→ **TASK TO COMPLETE**:
Find the lines below that include the word "Landscape" and report how many there are, with no other text.
/---
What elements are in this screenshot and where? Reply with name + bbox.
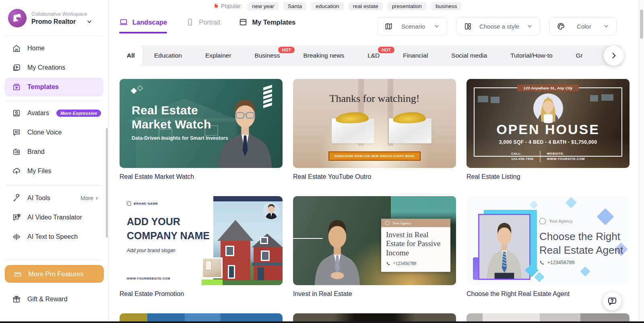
portrait-icon: [186, 18, 194, 27]
sidebar-item-label: Brand: [27, 148, 45, 155]
more-pro-features-button[interactable]: More Pro Features: [5, 265, 104, 283]
popular-tag[interactable]: education: [311, 2, 344, 10]
agency-row: Your Agency: [539, 218, 573, 224]
video-placeholder: [389, 118, 431, 143]
chevron-down-icon: [603, 23, 609, 29]
phone-row: +123456789: [539, 260, 574, 265]
category-breaking-news[interactable]: Breaking news: [291, 46, 356, 66]
sidebar-item-avatars[interactable]: Avatars More Expressive: [5, 104, 103, 122]
home-icon: [12, 44, 21, 53]
sidebar-item-brand[interactable]: Brand: [5, 143, 103, 161]
sidebar-item-label: AI Tools: [27, 195, 50, 202]
chevron-right-icon: [94, 196, 99, 201]
brand-logo-icon: [127, 201, 131, 206]
tab-portrait[interactable]: Portrait: [186, 18, 220, 33]
orientation-tabs: Landscape Portrait My Templates: [119, 18, 295, 33]
ai-tools-icon: [12, 194, 21, 203]
gold-paint-decoration: [335, 112, 369, 124]
template-thumbnail: Your Agency Invest in Real Estate for Pa…: [293, 196, 456, 285]
ai-tools-more-link[interactable]: More: [80, 195, 99, 201]
tab-landscape[interactable]: Landscape: [119, 18, 167, 33]
style-layout-icon: [464, 22, 472, 31]
template-card-real-estate-market-watch[interactable]: Real Estate Market Watch Data-Driven Ins…: [120, 79, 283, 180]
my-creations-icon: [12, 63, 21, 72]
template-card-choose-right-agent[interactable]: Your Agency Choose the Right Real Estate…: [466, 196, 630, 298]
chat-question-icon: [607, 296, 617, 306]
sidebar-item-ai-tools[interactable]: AI Tools More: [5, 189, 103, 207]
diamond-decoration: [580, 266, 590, 276]
category-social-media[interactable]: Social media: [440, 46, 499, 66]
sidebar-item-gift-reward[interactable]: Gift & Reward: [5, 290, 103, 309]
template-card-invest-in-real-estate[interactable]: Your Agency Invest in Real Estate for Pa…: [293, 196, 456, 298]
page-scrollbar-thumb[interactable]: [640, 10, 643, 39]
website-text: WWW.YOURWEBSITE.COM: [127, 277, 170, 280]
presenter-avatar: [211, 91, 279, 168]
template-thumbnail: Thanks for watching! SUBSCRIBE NOW FOR N…: [293, 79, 456, 168]
clone-voice-icon: [12, 128, 21, 137]
flame-icon: [213, 3, 219, 10]
interior-inset-photo: [202, 257, 223, 278]
address-badge: 123 Anywhere St., Any City: [517, 85, 579, 91]
dropdown-label: Choose a style: [479, 23, 519, 30]
template-card-real-estate-youtube-outro[interactable]: Thanks for watching! SUBSCRIBE NOW FOR N…: [293, 79, 456, 180]
brand-icon: [12, 147, 21, 156]
categories-next-button[interactable]: [604, 46, 624, 66]
red-house-illustration: [213, 209, 283, 285]
category-business[interactable]: BusinessHOT: [243, 46, 292, 66]
color-dropdown[interactable]: Color: [549, 17, 617, 35]
style-dropdown[interactable]: Choose a style: [456, 17, 540, 35]
template-caption: Real Estate Market Watch: [120, 173, 283, 180]
popular-tag[interactable]: new year: [248, 2, 279, 10]
agent-avatar: [533, 93, 563, 123]
diamond-decoration: [566, 197, 577, 208]
chevron-down-icon: [526, 23, 533, 29]
diamond-decoration: [597, 208, 614, 225]
template-card-real-estate-promotion[interactable]: BRAND NAME ADD YOUR COMPANY NAME Add you…: [120, 196, 283, 298]
sidebar-item-templates[interactable]: Templates: [5, 78, 103, 96]
diamond-decoration: [137, 85, 143, 91]
scenario-dropdown[interactable]: Scenario: [377, 17, 447, 35]
template-thumbnail: 123 Anywhere St., Any City OPEN HOUSE 3,…: [466, 79, 630, 168]
crown-icon: [13, 269, 23, 279]
category-explainer[interactable]: Explainer: [194, 46, 243, 66]
sidebar-item-home[interactable]: Home: [5, 39, 103, 58]
page-scrollbar-track[interactable]: [639, 0, 644, 323]
divider: [6, 260, 103, 260]
template-caption: Invest in Real Estate: [293, 290, 456, 298]
sidebar-nav-ai-tools: AI Tools More AI Video Translator AI Tex…: [0, 186, 108, 246]
help-chat-button[interactable]: [603, 292, 621, 311]
sidebar-item-ai-video-translator[interactable]: AI Video Translator: [5, 208, 103, 227]
popular-tag[interactable]: business: [431, 2, 461, 10]
category-tutorial[interactable]: Tutorial/How-to: [499, 46, 564, 66]
category-ld[interactable]: L&DHOT: [356, 46, 391, 66]
sidebar-item-my-files[interactable]: My Files: [5, 162, 103, 180]
category-education[interactable]: Education: [142, 46, 194, 66]
phone-row: +123456789: [381, 257, 450, 266]
sidebar-item-label: Gift & Reward: [27, 296, 68, 303]
sidebar: Collaborative Workspace Promo Realtor Ho…: [0, 0, 109, 323]
workspace-switcher[interactable]: Collaborative Workspace Promo Realtor: [0, 0, 108, 27]
sidebar-scrollbar[interactable]: [106, 128, 108, 238]
popular-tag[interactable]: presentation: [388, 2, 426, 10]
chevron-right-icon: [610, 52, 618, 60]
color-palette-icon: [557, 22, 565, 31]
subscribe-banner: SUBSCRIBE NOW FOR NEW VIDEOS EVERY WEEK: [328, 151, 421, 161]
category-truncated[interactable]: Gr: [564, 46, 583, 66]
agency-text-card: Your Agency Invest in Real Estate for Pa…: [381, 219, 450, 272]
sidebar-item-my-creations[interactable]: My Creations: [5, 58, 103, 77]
popular-tag[interactable]: real estate: [349, 2, 383, 10]
tab-label: Landscape: [132, 19, 167, 26]
popular-tag[interactable]: Santa: [283, 2, 306, 10]
tab-my-templates[interactable]: My Templates: [239, 18, 295, 33]
diamond-decoration: [131, 88, 137, 94]
sidebar-item-clone-voice[interactable]: Clone Voice: [5, 123, 103, 142]
sidebar-item-ai-text-to-speech[interactable]: AI Text to Speech: [5, 228, 103, 246]
agency-logo-icon: [539, 218, 546, 224]
sidebar-item-label: Home: [27, 45, 45, 52]
category-all[interactable]: All: [119, 46, 142, 66]
green-color-block: [202, 280, 223, 285]
category-financial[interactable]: Financial: [391, 46, 440, 66]
template-card-real-estate-listing[interactable]: 123 Anywhere St., Any City OPEN HOUSE 3,…: [466, 79, 630, 180]
chevron-down-icon: [86, 19, 93, 25]
diamond-decoration: [530, 201, 538, 209]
\---
→ **ANSWER AREA**:
3